Hans tak menjawab. Dalam sesaat aku merasa mulai menyesali keputusanku untuk membahas ini dengannya. Mungkin sebaiknya aku tadi menahannya sendiri, tetapi kemudian perasaan menyesal itu langsung sirna saat aku merasakan dia meraih tanganku, mengelus dan menepuk-nepuknya pelan. Awalnya dia hanya menatap tangan kami, tetapi kemudian dia angkat pandangannya dan menemukan mataku. "Aku nggak sebaik itu, Re," ucapnya pelan. "Aku tadi nggak bisa nahan diri. Aku minta maaf karena tadi kasar sama dia." Bahkan dia merasa dia kasar?

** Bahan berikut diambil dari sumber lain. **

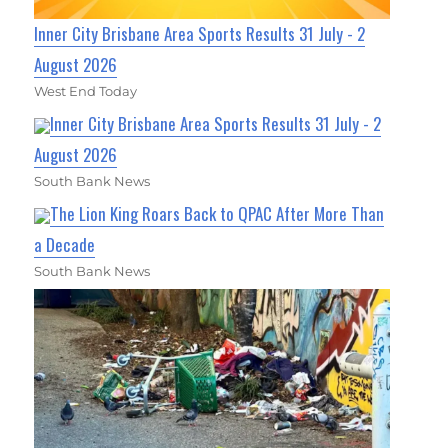
Inner City Brisbane Area Sports Results 31 July - 2
August 2026
West End Today
Inner City Brisbane Area Sports Results 31 July - 2
August 2026
South Bank News
The Lion King Roars Back to QPAC After More Than
a Decade
South Bank News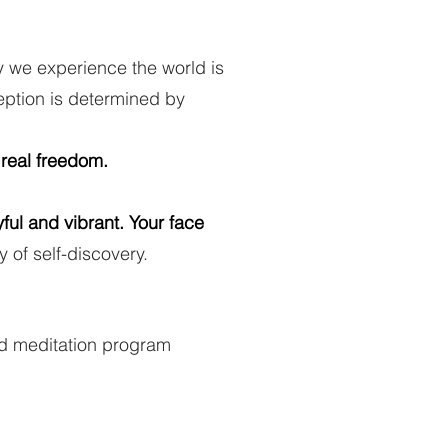
y we experience the world is
eption is determined by
 real freedom.
ful and vibrant. Your face
y of self-discovery.
zed meditation program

Ya Tuhan! "Aku juga tadi malu sama Papa, mungkin sebaiknya aku memang nggak ikut campur, karena biar gimana pun, aku dateng—"
"Hei, justru tadi Papa apresiasi kamu banget, dia bangga sama kamu."
"Ohya?"
Aku mengangguk-angguk antusias dengan senyuman lebar. "Bukan cuma Papa, tapi aku juga. Aku bangga dan happy bisa kenal kamu, Mas. I mean it. Kamu nggak kasar sama sekali, kamu tuh gentlemen, kamu dewasa, tenang, kamu hebat, kamu harus tahu. Kalau di sini ada yang harus minta maaf dan berusaha biar setara, itu aku, Mas. Doain aku berhasil, ya?"
Bibirnya terbuka, kemudian terkatup lagi. Aku tidak tahu dia mau mengatakan apa karena kami hanya saling tatap sekarang. Tetapi yang aku lihat selanjutnya adalah dia yang tersenyum dan menawarkan, "Kamu mau aku temenin makan sekarang?"
Kalimat itu aku artikan sebagai bentuk persetujuannya untuk menemaniku yang sedang berusaha.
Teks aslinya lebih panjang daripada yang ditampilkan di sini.